Jurgen Klopp blasts UK government’s handling of coronavirus: “I feel like an alien”

Jurgen Klopp has lambasted the Government’s response to the coronavirus pandemic, with the UK having registered the third-highest number of deaths in the world.

The UK’s response to the pandemic has seen over 42,000 people lose their lives, with a slow reaction, the lack of widespread testing and the low availability of PPE all falling at the feet of the government.

And Klopp has struggled to understand the Conservative government’s muddled response as he watched his native Germany navigate their way through the crisis with mass testing and stricter rules – where aliens would “think we came from two different planets.”

His qualms don’t come from a position of his side’s Premier League title bid being in jeopardy after football was forced to come to a standstill, rather the rising death toll and the resulting effect on hundreds of thousands of people.

“I was not worried for one second that the ­Government could cost us the title because I was worried about the numbers who were dying – and I’m still worried,” Klopp said.

“I didn’t vote for this ­Government. This Government was the choice of other people. And the problem I had was that I got the news from England and the news from Germany.

Matt Hancock called on Premier League footballers to take a pay cut (Pippa Fowles/Crown Copyright/10 Downing Street)

“If aliens looked at us both from the outside, they would think we came from two different planets.

“From a personal point of view, I don’t understand why we started wearing face masks in closed areas on June 15 when five or six weeks ago all the other countries were doing it.

“You can argue about whether it makes sense to wear them, but all ­countries who started wearing face masks earlier have smaller casualty numbers than here in England. That’s the truth.

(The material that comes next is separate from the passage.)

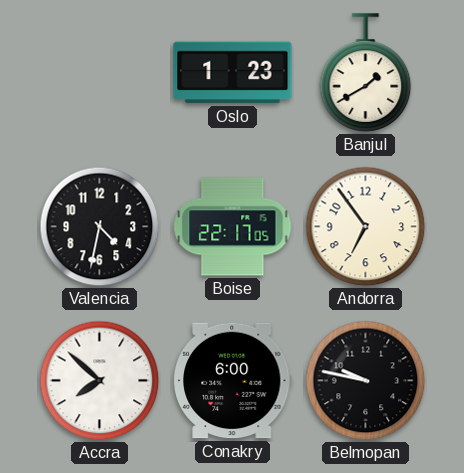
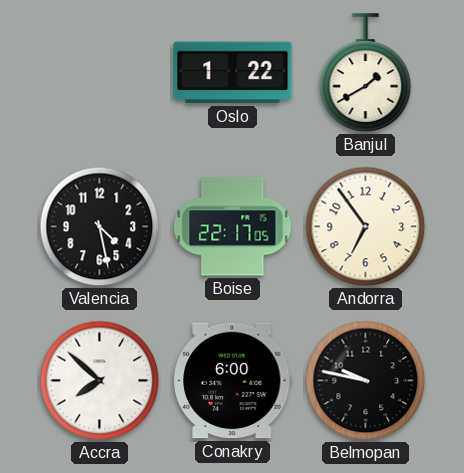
Oslo: 1:23 -> 1:22
Valencia: 4:32 -> 4:28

“When I see the numbers here in ­England and then in Germany, I think. Look, it’s not perfect in Germany, people have died and have been ill. But, in terms of living your life, it is completely different.

“If you want to enter a shop in Germany, but don’t wear a face mask, then you aren’t allowed in.

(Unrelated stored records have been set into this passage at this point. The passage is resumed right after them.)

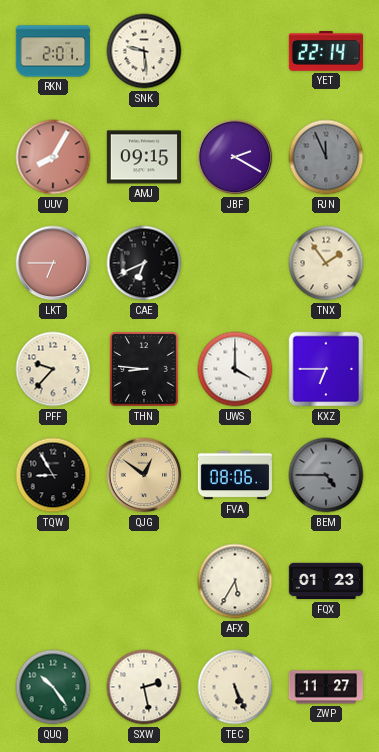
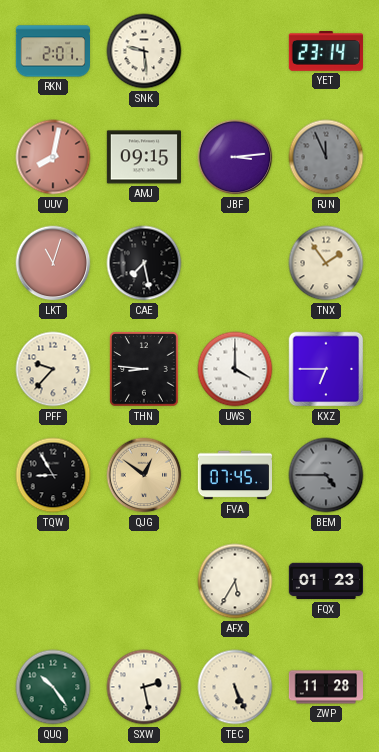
YET: 22:14 -> 23:14
UUV: 8:05 -> 8:02
JBF: 2:20 -> 3:14
LKT: 6:45 -> 11:03
CAE: 6:41 -> 7:28
FVA: 08:06 -> 07:45
ZWP: 11:27 -> 11:28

“With a face mask, you can go in all the shops you want,” he continued. “You can go to the hairdresser, wherever.

“They wear a face mask, you wear a face mask, and sometimes the people in the shop will have even more ­protection like a screen.

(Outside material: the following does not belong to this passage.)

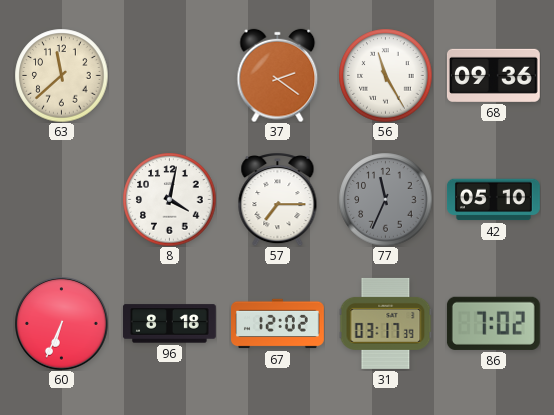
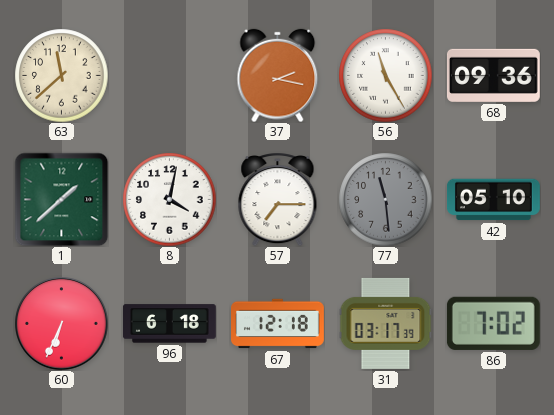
37: 2:21 -> 2:17
1: none -> 1:38
77: 11:34 -> 11:29
96: 8:18 -> 6:18
67: 12:02 -> 12:18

“When I go to the petrol ­station in England, I am the only one wearing a face mask and I’m the only one with gloves – I feel like an alien.

“I will not stop doing that until someone tells me it’s over. But inside the club, we are safe. We are tested twice a week and it is a safe ­environment.”

A match ball is wiped during the game (Dave Thompson/NMC Pool/PA)

The Tory government is no friend to the city of Liverpool and Klopp’s words once again hit the nail on the head as to the mishandling of the pandemic – and again, it has little to do with his side and the title, rather the health of the population and the far-reaching implications each costly decision has.

“There were ­moments when null and void came up – and I thought, ‘Wow!’,” Klopp said in relation to the football.

“That would have been really hard to take for me. I always thought we had to finish the season, I didn’t know when, but then I saw that other ­people felt the same as me – that for 500 million reasons we had to finish this.

“None of those reasons was selfish. All of them were because of football and because of the circumstances we were in.

“There are lots of people in the same situation. Can you imagine if we stopped football and cricket and rugby tomorrow? Think of all the jobs that would be in danger.

“We had to have it back and the truth is that the environment we have created inside the clubs now makes football safe.

“Outside the clubs? Yes, there are a few yards still to go.”

Klopp has previously voiced his political views, saying that “for me, Brexit still makes no sense” and that he is “on the left”.

“My political understanding is this,” he said. “If I am doing well, I want others to do well, too. If there’s something I will never do in my life it is vote for the right.”